To the extent applicable, the Committee will consider any such tendered resignation and, within 75 days following the date of the stockholders' meeting at which the election occurred, will make a recommendation to the Board of Directors concerning the acceptance or rejection of such resignation. In determining its recommendation to the Board of Directors, the Committee will consider all factors deemed relevant by the members of the Committee including, without limitation, the stated reason or reasons why stockholders voted against such director's re-election, the qualifications of the director (including, for example, whether the director serves on the Audit Committee of the Board of Directors as an "audit committee financial expert" and whether there are one or more other directors qualified, eligible and available to serve on the audit committee in such capacity), and whether the director's resignation from the Board of Directors would be in the best interests of the Company and its stockholders.

The Committee also will consider a range of possible alternatives concerning the director's tendered resignation as the members of the Committee deem appropriate, which may include, without limitation, acceptance of the resignation, rejection of the resignation, or rejection of the resignation coupled with a commitment to seek to address and cure the underlying reasons reasonably believed by the Committee to have substantially resulted in such director failing to receive the required number of votes for re-election.
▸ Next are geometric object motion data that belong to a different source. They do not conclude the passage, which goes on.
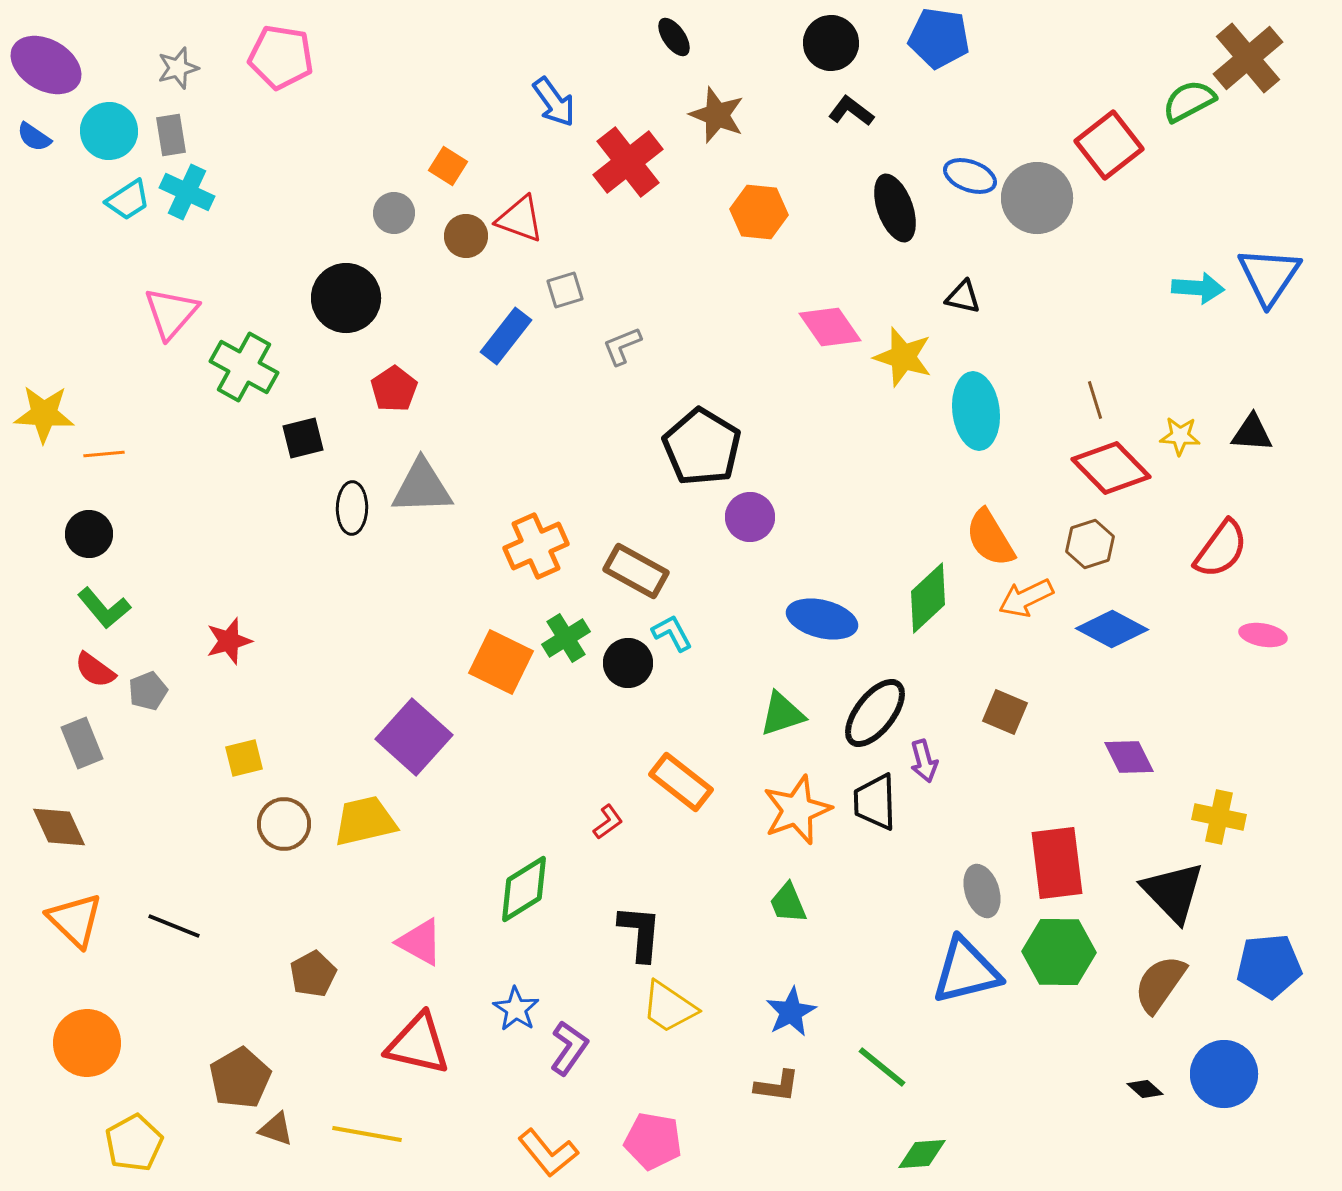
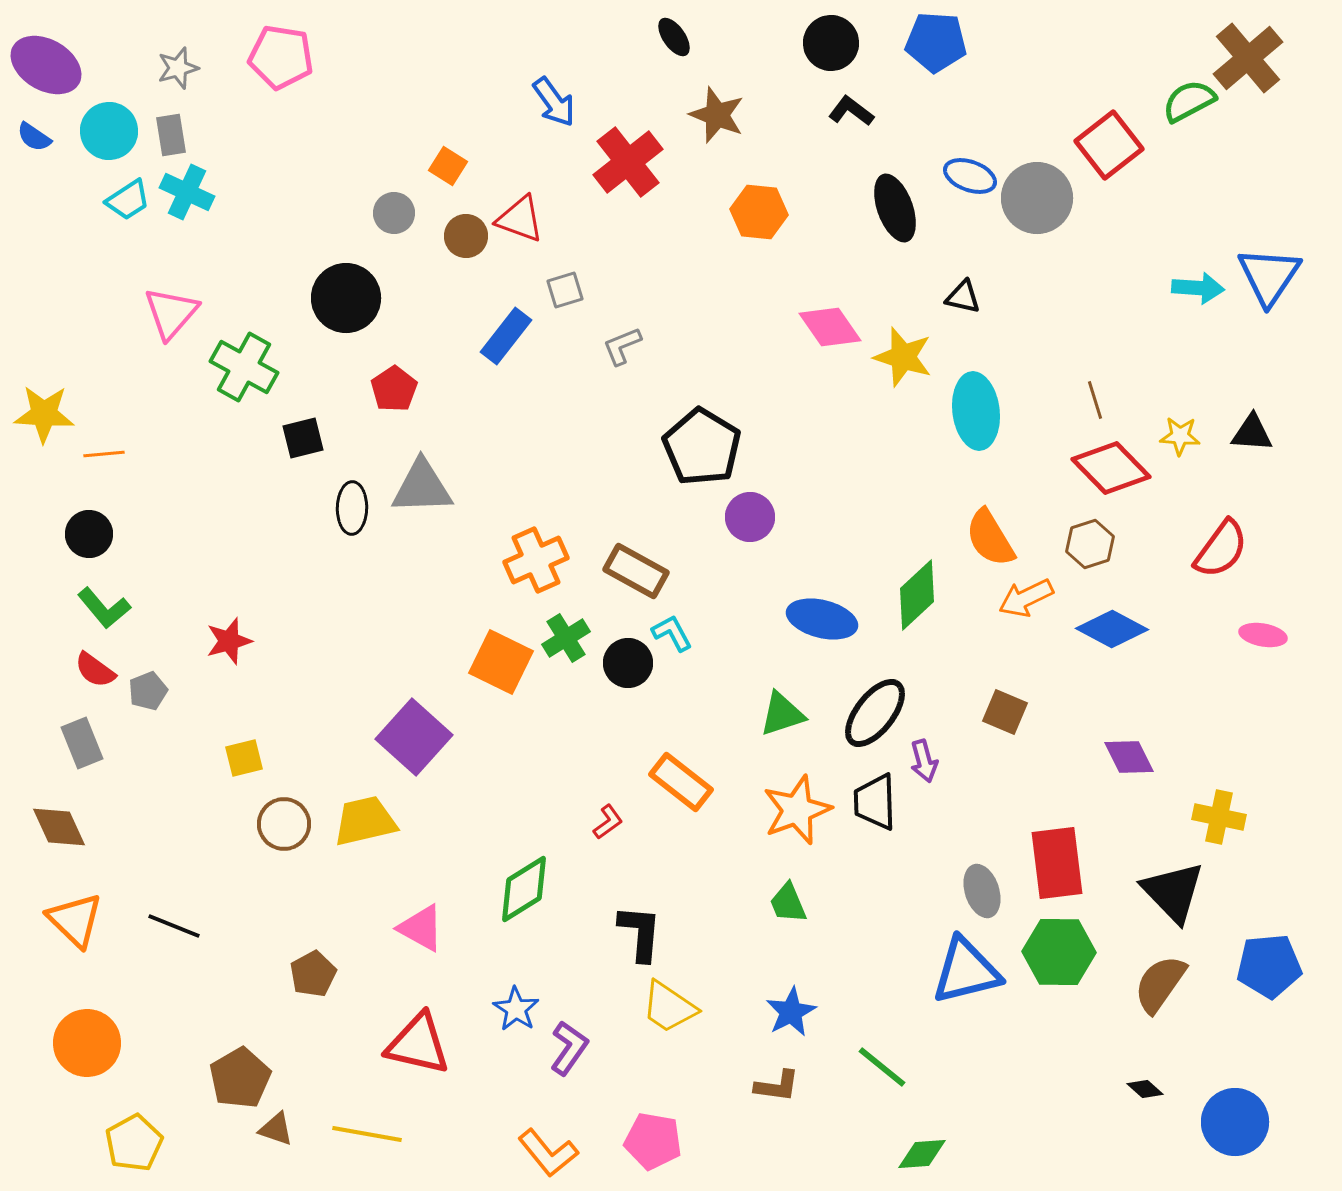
blue pentagon at (939, 38): moved 3 px left, 4 px down; rotated 4 degrees counterclockwise
orange cross at (536, 546): moved 14 px down
green diamond at (928, 598): moved 11 px left, 3 px up
pink triangle at (420, 942): moved 1 px right, 14 px up
blue circle at (1224, 1074): moved 11 px right, 48 px down
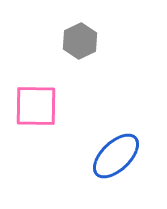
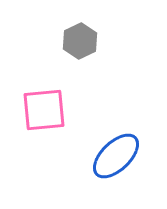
pink square: moved 8 px right, 4 px down; rotated 6 degrees counterclockwise
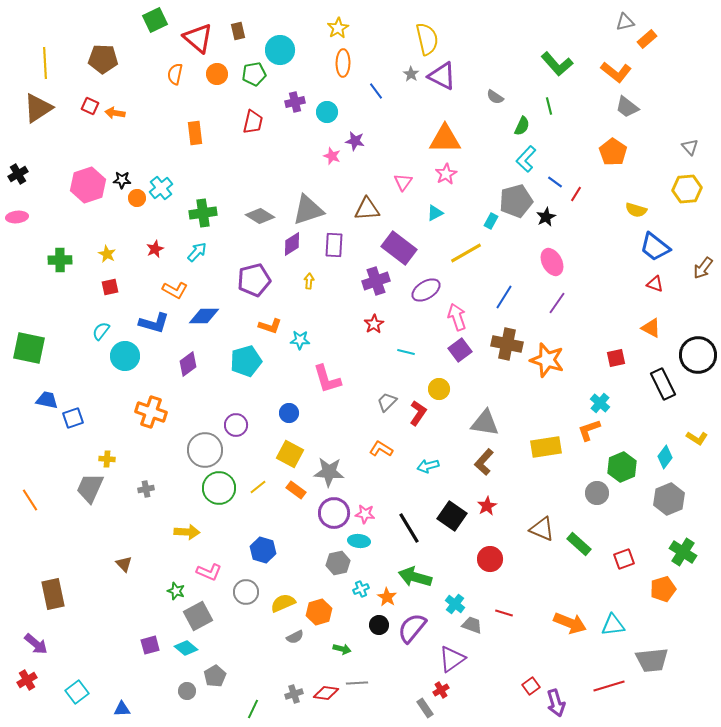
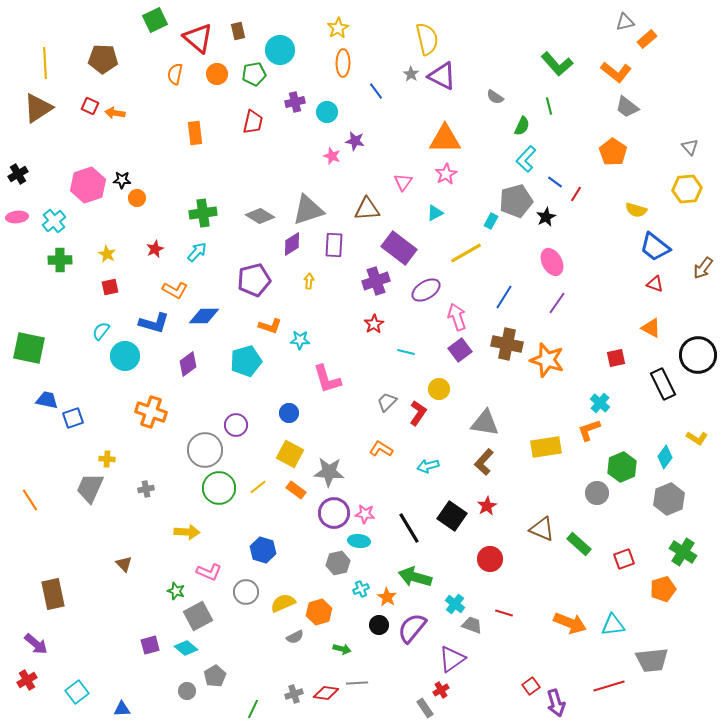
cyan cross at (161, 188): moved 107 px left, 33 px down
The Board of Directors will take formal action on the Committee's recommendation no later than 90 days following the date of the stockholders' meeting at which the election occurred. In considering the Committee's recommendation, the Board of Directors will consider the information, factors and alternatives considered by the Committee and such additional information, factors and alternatives as the Board of Directors deems relevant.

Following the Board of Director's decision on the Committee's recommendation, the Company, within four business days after such decision is made, will publicly disclose, in a Form 8-K filed with the Securities and Exchange Commission, the Board's decision, together with an explanation of the process by which the decision was made and, if applicable, the Board's reason or reasons for rejecting the tendered resignation.

No Director whose resignation, in accordance with this Policy, is required to be considered by the Board, shall participate in the Committee's deliberations or recommendation, or in the Board's deliberations or determination, with respect to accepting or rejecting his resignation as a Director.

This Policy, as it may from time to time be amended, will be summarized or included in the "Corporate Governance" section of the Company's website.